Whether you use numbers or watch the games, there is one thing that is very clear about the Notre Dame Fighting Irish: They are better than they were a season ago.
In fact, over the short three years that Brian Kelly has been in South Bend, Notre Dame has gotten better each year, especially on the defensive side of the ball.
Bob Diaco has made some tremendous strides with his unit, and both the stats and the production prove that point. On paper, the Irish have gone from 23rd and 24th in scoring defense in 2010 and 2011, respectively, to No. 1 in 2012.
Against the run they have moved up from 51st and 47th in 2010 and 2011, respectively, to fourth in 2012. They have the 20th-ranked passing defense this season after spending 2010 and 2011 ranked at 53rd and 38th, respectively. Even total defense has taken a big leap, up from 51st in 2010 to 30th in 2011, and now they find themselves sitting at sixth.
That said, the bigger leap comes when you watch the film of the progression of this unit over the last few seasons. Throw in some video of Diaco's similar scheme at Cincinnati and then watch 2012 Notre Dame football. You will see the improvements.

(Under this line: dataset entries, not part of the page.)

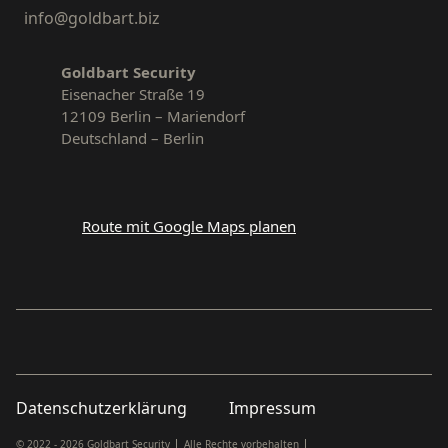
info@goldbart.biz
Goldbart Security
Eisenacher Straße 19
12109 Berlin – Mariendorf
Deutschland – Berlin
Route mit Google Maps planen
Datenschutzerklärung
Impressum
© 2022 - 2026 Goldbart Security
Alle Rechte vorbehalten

The reality of it is that, schematically, the Irish have grown by leaps and bounds from year to year, and that is a testament to their coaching staff and their players. Instead of getting nuggets of information and pieces of a playbook, the Irish, in year three, have the bulk of the scheme installed and running on all cylinders.
Take a look at what better players can do for a scheme:
That's Diaco on a goal-line play against a very run-heavy Pittsburgh team in 2009. Notice the lack of big bodies and the way players are off the line in an effort to help them get angles to the football.
This is Diaco in 2012 against USC. Notice that he's only got one guy off the line, Manti Te'o. Te'o handles the side-to-side work as the safeties, Zeke Motta and Matthias Farley, crash off the edge, pinching to disrupt plays.
Schematically, this is not something that most defenses do—or can do—when they get to the goal line. However, because of Te'o and his ability to cover ground side-to-side, Diaco is free to do different things in critical situations.
Te'o gets a lot of the spotlight, but players like Louis Nix III and Prince Shembo also have to be highlighted for increasing the schematic freedom of the Fighting Irish. Both guys have spent the entirety of their collegiate careers working under Diaco. The understanding and trust that he has in both of these players is tremendous.
Throw in guys like Stephon Tuitt and Sheldon Day, two physical specimens at the longstick position, and you gain schematic freedom that steady players like Kapron Lewis-Moore were unable to afford.
Diaco has a knack for meshing styles through his scheme as well. While Lewis-Moore is not as physically gifted as Tuitt or Day, the fifth-year senior, with plenty of games under his belt, is still available to do more than just fill a role for the Irish.
Nowhere is Diaco's knack for meshing styles within his scheme more apparent than in the usage of Dan Fox and Carlo Calabrese. Fox, who is quicker and more athletic, gets the go in passing situations or against teams where the Irish need more out of their second interior linebacker in coverage.
Calabrese, more of a brawler who likes to slug it out in the box, gets on the field in short-yardage situations and moments where teams are more prone to run the ball. Instead of having one linebacker with a deficiency for teams to exploit, Diaco has found a way to juggle down and distance, two tendencies to help two players become one quality linebacker.
Bob Diaco has crafted a monster out of an Irish defense just a few years from being ranked 86th and 63rd in total defense and scoring defense, respectively, to end the Charlie Weis tenure. His scheme—thanks to these players—has reached heights that would have been unattainable at Cincinnati or directional Michigan. He is earning his paycheck, and the guys out there grinding for him are making it all possible.